Han sido también muchos los que han querido escribir sobre este hombre excepcional. Destaca El factor humano de Jhon Carlin (Seix Barral, 2010) que fue llevada al cine bajo el título Invictus con el gran Morgan Freeman como Mandela y dirigida por Clint Eastwood. En 1995 Sudáfrica acogía por primera vez la Copa de Mundo de Rugby, la final se jugaba entre Nueva Zelanda y Sudáfrica, la victoria en el último momento del anfitrión hizo que blancos y negros celebraran la victoria entre abrazos. Mandela había hecho del rugby “el factor humano” que necesitaba para intentar la reconciliación y la unión.

En 2007 el colectivo Umlando Wezithombe junto con la Fundación Nelson Mandela publicó Nelson Mandela. El cómic autorizado (Escalera, 2012) basado en su autobiografía. El prólogo del cómic, en palabras de David Fernández de Arriba está “extraído de un discurso del propio Mandela en 2007, explica con gran acierto las bondades del cómic, que considera la mejor manera de atraer a un público joven al legado de su vida”.

En la recopilación de Mis cuentos africanos (Siruela, 2007) Mandela fue el que escogió, pero no escribió como algunos pueden llegar a pensar, los 32 relatos, originarios de varios países como Tanzania, Zimbabwe, Namibia o Kenia, entre otros, aunque predominan los del sur del continente, aproximadamente 14 de ellos provienen del país de origen del mandatario.
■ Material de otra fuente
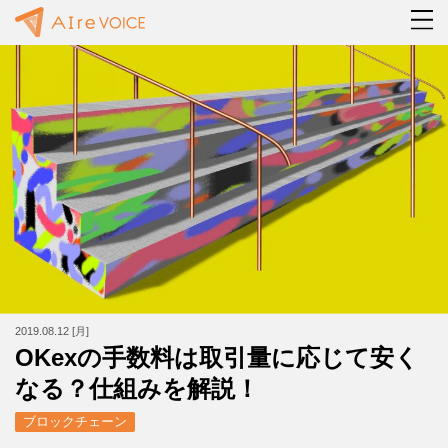
2019.08.12 [月]
OKexの手数料は取引量に応じて安く
なる？仕組みを解説！
ブロックチェーン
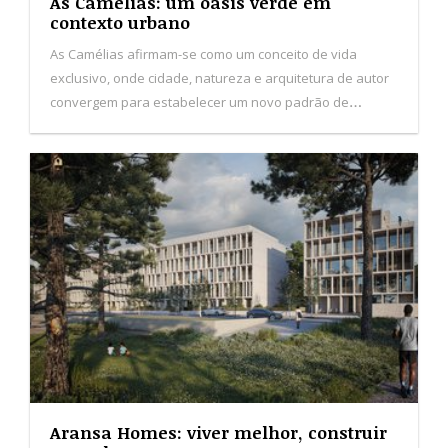
As Camélias: um oásis verde em
contexto urbano
As Camélias afirmam-se como um conceito de vida
exclusivo, onde cidade, natureza e arquitetura de autor
convergem para estabelecer um novo padrão de
habitação no Porto.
En la introducción, las palabras de Mandela, quien siempre puso mucho énfasis en la importancia de la educación (y los cuentos además de diversión son un vehículo educacional individual y colectivo de grandes dimensiones), desean a todos los niños de África “que nunca pierdan la capacidad de ampliar sus horizontes del mundo con la magia de los relatos”.

juvenil

Las últimas novedades sobre Mandela en castellano

Entre los libros más recientes está Cartas desde la prisión (Malpaso, 2018) que recoge las 255 cartas que Mandela  escribió durante su cautiverio en Robben Island (donde fue el preso 466 64 durante dieciocho de sus veintisiete años de presidio) “a las autoridades penitenciarias, a sus compañeros de lucha, a familiares o amigos, a su mujer y a sus hijos. En ellas reclama derechos a funcionarios inclementes; insta a proseguir el combate; recuerda momentos felices; muestra cariño, dolor o añoranza; elogia y anima, consuela y aconseja… “

Nelson Mandela, un jugador de damas en Robben Island (San Pablo, 2018) está escrito por el periodista Javier Fariñas Martín. La obra, que cuenta con un prólogo de Xavier Aldekoa y un epílogo de Carolina Valdehíta, es un amplio recorrido biográfico de Nelson Mandela.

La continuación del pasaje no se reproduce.